▸ **TASK DIRECTIONS**
Quote the lines below exactly, from the one that holds "Добавьте к заказу" through the final line of the records, and only those.
######
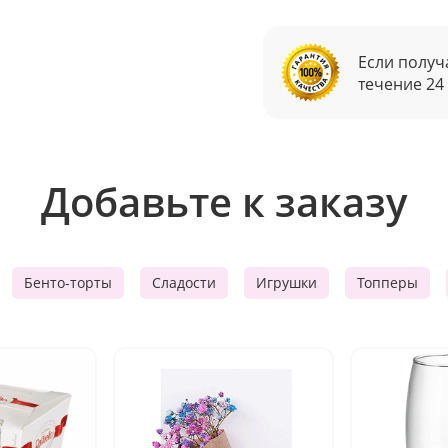
Если получ
течение 24
Добавьте к заказу
Бенто-торты
Сладости
Игрушки
Топперы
######
▸ **EXERCISE OUTPUT**
Добавьте к заказу
Бенто-торты
Сладости
Игрушки
Топперы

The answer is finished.